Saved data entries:
--- START ---
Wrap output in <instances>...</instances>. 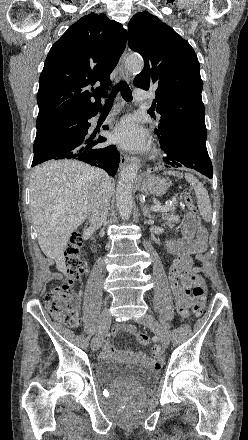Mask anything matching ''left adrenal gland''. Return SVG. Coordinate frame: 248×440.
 I'll return each mask as SVG.
<instances>
[{"instance_id": "left-adrenal-gland-1", "label": "left adrenal gland", "mask_w": 248, "mask_h": 440, "mask_svg": "<svg viewBox=\"0 0 248 440\" xmlns=\"http://www.w3.org/2000/svg\"><path fill=\"white\" fill-rule=\"evenodd\" d=\"M140 206H141L142 214L145 217L154 218V216L151 215L149 208L145 205V203L143 201H141Z\"/></svg>"}]
</instances>
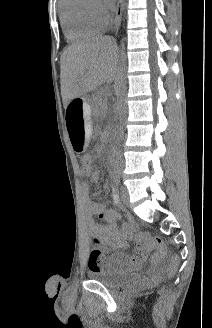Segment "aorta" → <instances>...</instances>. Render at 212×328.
I'll return each instance as SVG.
<instances>
[{
	"label": "aorta",
	"mask_w": 212,
	"mask_h": 328,
	"mask_svg": "<svg viewBox=\"0 0 212 328\" xmlns=\"http://www.w3.org/2000/svg\"><path fill=\"white\" fill-rule=\"evenodd\" d=\"M125 44L122 40L121 42V57L119 64V71L115 81V90L117 93V103L116 110L119 121V136L122 138L124 136V122L127 114V62L125 57ZM115 167H112V180H121L123 174V167L121 166V154L117 152L114 157Z\"/></svg>",
	"instance_id": "aorta-1"
}]
</instances>
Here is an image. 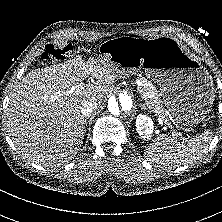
--- END ---
YOUR ASSIGNMENT:
Once you find the line that contains "Render at 212×328.", give it again along with every later line through the end of the data, word for word, minus the pictures.

REPLY TO THE EXERCISE:
Segment "aorta" → <instances>...</instances>. Render at 212×328.
I'll return each instance as SVG.
<instances>
[{
	"label": "aorta",
	"mask_w": 212,
	"mask_h": 328,
	"mask_svg": "<svg viewBox=\"0 0 212 328\" xmlns=\"http://www.w3.org/2000/svg\"><path fill=\"white\" fill-rule=\"evenodd\" d=\"M125 44L122 40L121 42V57L119 64V71L115 81V90L117 93V103L116 110L119 121V136L122 138L124 136V122L127 114V62L125 57ZM115 167H112V180H121L123 174V167L121 166V154L117 152L114 157Z\"/></svg>",
	"instance_id": "aorta-1"
}]
</instances>
Here is an image. 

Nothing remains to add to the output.